Z doświadczenia- warto dać folię na progi, ranty błotników przód i tył, przedni zderzak dolne części tylnego zderzaka tuż za kołem - szczególnie jak jeździ auto np drogami szybkiego ruchu czy autostradami degradacja lakieru jest w tych miejscach błyskawiczna. Chodzi o efekt piaskowania. Owszem najtrwalsza powłoka troszkę to ogranicza ale nie jet to jej celem.
Ja nie dałem i dobrze że jest biały kolor bo niewiele widać, ale nakładki progowe są już lekko wypiaskowane podobnie tylna część zderzaka za kołami - no i troszkę odprysków na przednim zderzaku.
u mnie na Julce powłoka siedzi od września 2017 r i 53 tkm (Kube bond 9H) i ma sie bardzo dobrze- lakier praktycznie nie ma żadnych zadrapań bardzo dobrze kroplekuje (efekt uboczny) a przede wszystkim mega łatwe mycie, ale jak ktoś liczy na mycie przysłowiowymi szczotami czy za przeproszeniem grabiami to niestety tu nic nie pomoże.
Podsumowanie - naprawdę warto ale porządną powłokę i dobre folie ochronne - szczególnie w autach klasy Giulii czy Stelvio a jak już ma sie np ciemny lakier to dopiero jest woow- moja jest biała ale też ładnie sie odbija światło.
Załącznik 259602
Załącznik 259603
Załącznik 259604
- - - Updated - - -
co to znaczy przed rysami? powstałymi od czego? do mycia,a może od wycierania? wiesz ja mam kumpla z audi A4 lakier naprawdę twardy ale co bym tam nie położył na lakier i w ilu warstwach nic nie pomoże na rysowanie jak się myje szczotą do mycia plandek ciężarówek albo wyciera stara ścierką lub ręcznikiem papierowym.

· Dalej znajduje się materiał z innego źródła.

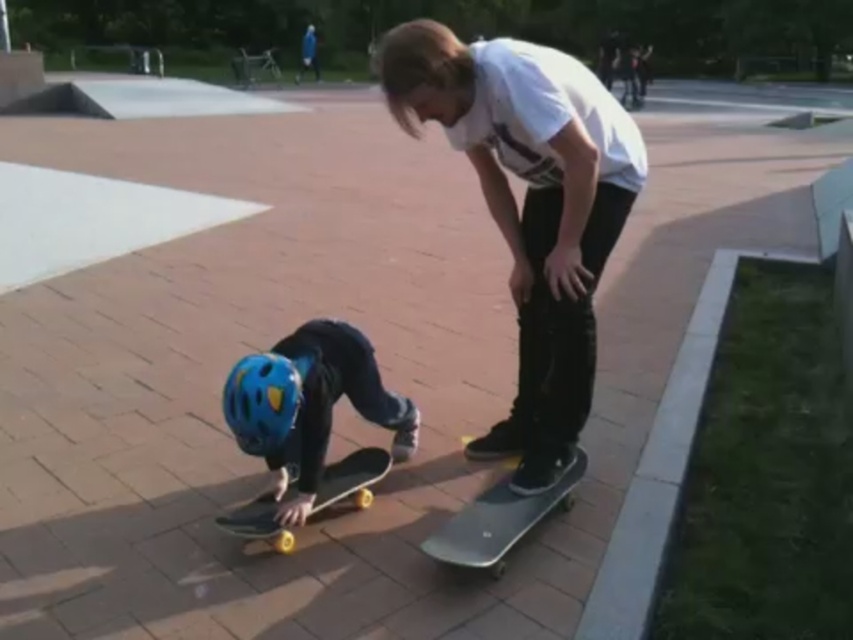 Question: Does matte black skateboard at center have a greater width compared to yellow rubber skateboard at lower center?

Choices:
 (A) yes
 (B) no

Answer: (A)

Question: Which point is closer to the camera?

Choices:
 (A) (569, 497)
 (B) (529, 348)
 (C) (265, 509)

Answer: (C)

Question: Does yellow matte skateboard at lower left lie in front of yellow rubber skateboard at lower center?

Choices:
 (A) yes
 (B) no

Answer: (A)

Question: Is matte black skateboard at center positioned before blue matte helmet at lower center?

Choices:
 (A) yes
 (B) no

Answer: (B)

Question: Considering the real-world distances, which object is closest to the smooth gray skateboard at center?

Choices:
 (A) blue matte helmet at lower center
 (B) yellow rubber skateboard at lower center
 (C) yellow matte skateboard at lower left

Answer: (B)

Question: Which of these objects is positioned closest to the matte black skateboard at center?

Choices:
 (A) yellow rubber skateboard at lower center
 (B) yellow matte skateboard at lower left
 (C) smooth gray skateboard at center
 (D) blue matte helmet at lower center

Answer: (C)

napisz nazwę tego czegoś co Ci położono do zaraz będzie wiadomo czy to coś warte.
- - - Updated - - -
w porównaniu z np japońską konkurencją lakier Giulii/Stelvio jest gruby i stosunkowo odporny na degradację ale jak pisałeś na uderzenia kamieni oprócz folii nie ma mocnych.
Niech się nikt nie da nabrać na ochronę powłok przed np kamieniami - pic na wodę - żadna nie chroni.